Scrivere una voce cattura un momento con precisione. Non dice nulla sul fatto che quel momento venga mai accostato a nove anni di momenti simili ed esaminato per ciò che condividono. Dieci anni di istantanee individuali accurate non è la stessa cosa di una visione d'insieme assemblata da tutte loro — la seconda richiede un atto deliberato di rilettura e confronto che l'abitudine quotidiana di scrivere non include di default.

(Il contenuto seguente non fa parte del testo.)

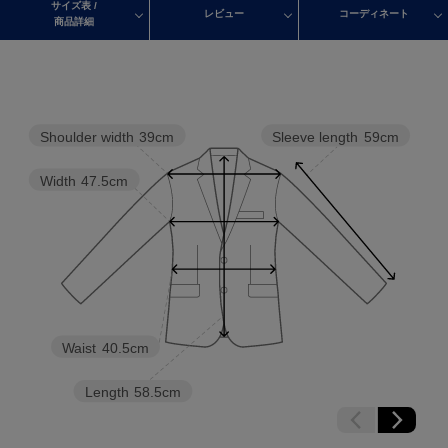
サイズ表 /
レビュー
コーディネート
商品詳細
Shoulder width
39cm
Sleeve length
59cm
Width
47.5cm
Waist
40.5cm
Length
58.5cm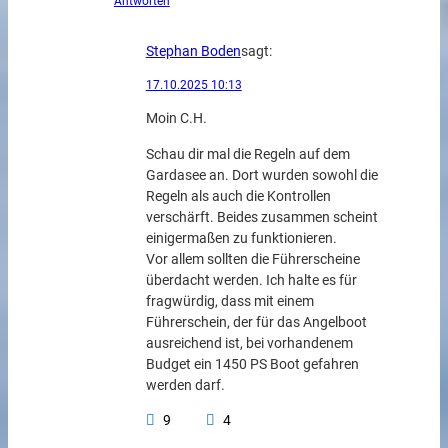
Antworten
Stephan Boden
sagt:
17.10.2025 10:13
Moin C.H.
Schau dir mal die Regeln auf dem
Gardasee an. Dort wurden sowohl die
Regeln als auch die Kontrollen
verschärft. Beides zusammen scheint
einigermaßen zu funktionieren.
Vor allem sollten die Führerscheine
überdacht werden. Ich halte es für
fragwürdig, dass mit einem
Führerschein, der für das Angelboot
ausreichend ist, bei vorhandenem
Budget ein 1450 PS Boot gefahren
werden darf.
9
4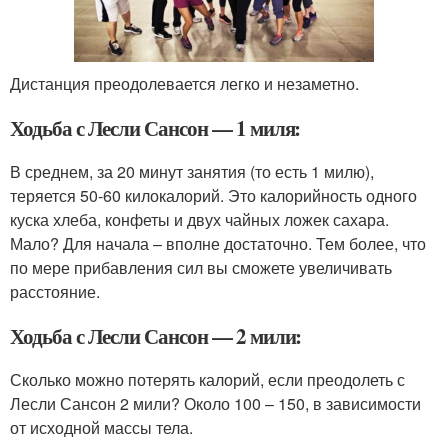
Дистанция преодолевается легко и незаметно.
Ходьба с Лесли Сансон — 1 миля:
В среднем, за 20 минут занятия (то есть 1 милю),
теряется 50-60 килокалорий. Это калорийность одного
куска хлеба, конфеты и двух чайных ложек сахара.
Мало? Для начала – вполне достаточно. Тем более, что
по мере прибавления сил вы сможете увеличивать
расстояние.
Ходьба с Лесли Сансон — 2 мили:
Сколько можно потерять калорий, если преодолеть с
Лесли Сансон 2 мили? Около 100 – 150, в зависимости
от исходной массы тела.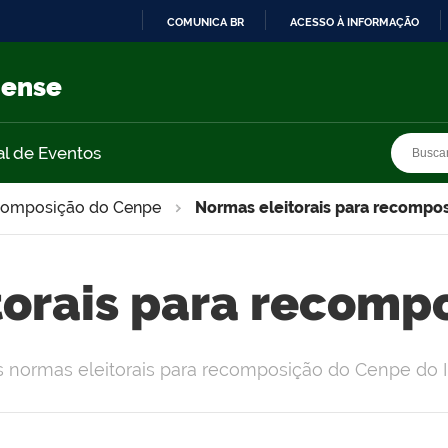
COMUNICA BR
ACESSO À INFORMAÇÃO
IR
PARA
nense
O
CONTEÚDO
Busca
Busca
al de Eventos
ecomposição do Cenpe
Normas eleitorais para recompo
torais para recomp
s normas eleitorais para recomposição do Cenpe do 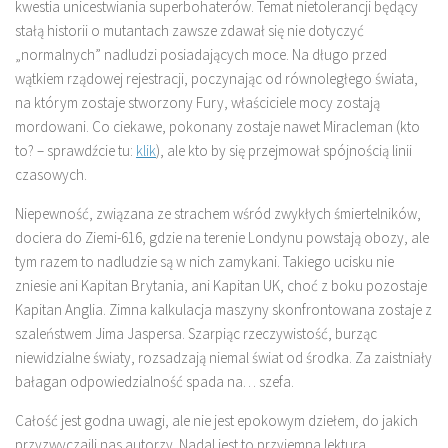
kwestia unicestwiania superbohaterów. Temat nietolerancji będący
stałą historii o mutantach zawsze zdawał się nie dotyczyć
„normalnych” nadludzi posiadających moce. Na długo przed
wątkiem rządowej rejestracji, poczynając od równoległego świata,
na którym zostaje stworzony Fury, właściciele mocy zostają
mordowani. Co ciekawe, pokonany zostaje nawet Miracleman (kto
to? – sprawdźcie tu:
klik
), ale kto by się przejmował spójnością linii
czasowych.
Niepewność, związana ze strachem wśród zwykłych śmiertelników,
dociera do Ziemi-616, gdzie na terenie Londynu powstają obozy, ale
tym razem to nadludzie są w nich zamykani. Takiego ucisku nie
zniesie ani Kapitan Brytania, ani Kapitan UK, choć z boku pozostaje
Kapitan Anglia. Zimna kalkulacja maszyny skonfrontowana zostaje z
szaleństwem Jima Jaspersa. Szarpiąc rzeczywistość, burząc
niewidzialne światy, rozsadzają niemal świat od środka. Za zaistniały
bałagan odpowiedzialność spada na… szefa.
Całość jest godna uwagi, ale nie jest epokowym dziełem, do jakich
przyzwyczaili nas autorzy. Nadal jest to przyjemna lektura,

Ecco perché tenere un diario, con tutto il suo valore genuino, così spesso non riesce a far emergere proprio lo schema che dovrebbe essere meglio posizionato a rivelare: la registrazione esiste, ma il passaggio che trasforma una registrazione in uno schema riconosciuto — rilettura sistematica lungo l'intero arco temporale, cercando specificamente la ricorrenza — è un compito separato che l'atto stesso di tenere un diario non svolge.
Lo schema non è mai mancato dalle pagine. Mancava dalla revisione. Una registrazione, per quanto lunga e onesta, diventa riconoscimento solo una volta che qualcosa la riattraversa davvero cercando ciò che continua a ripetersi.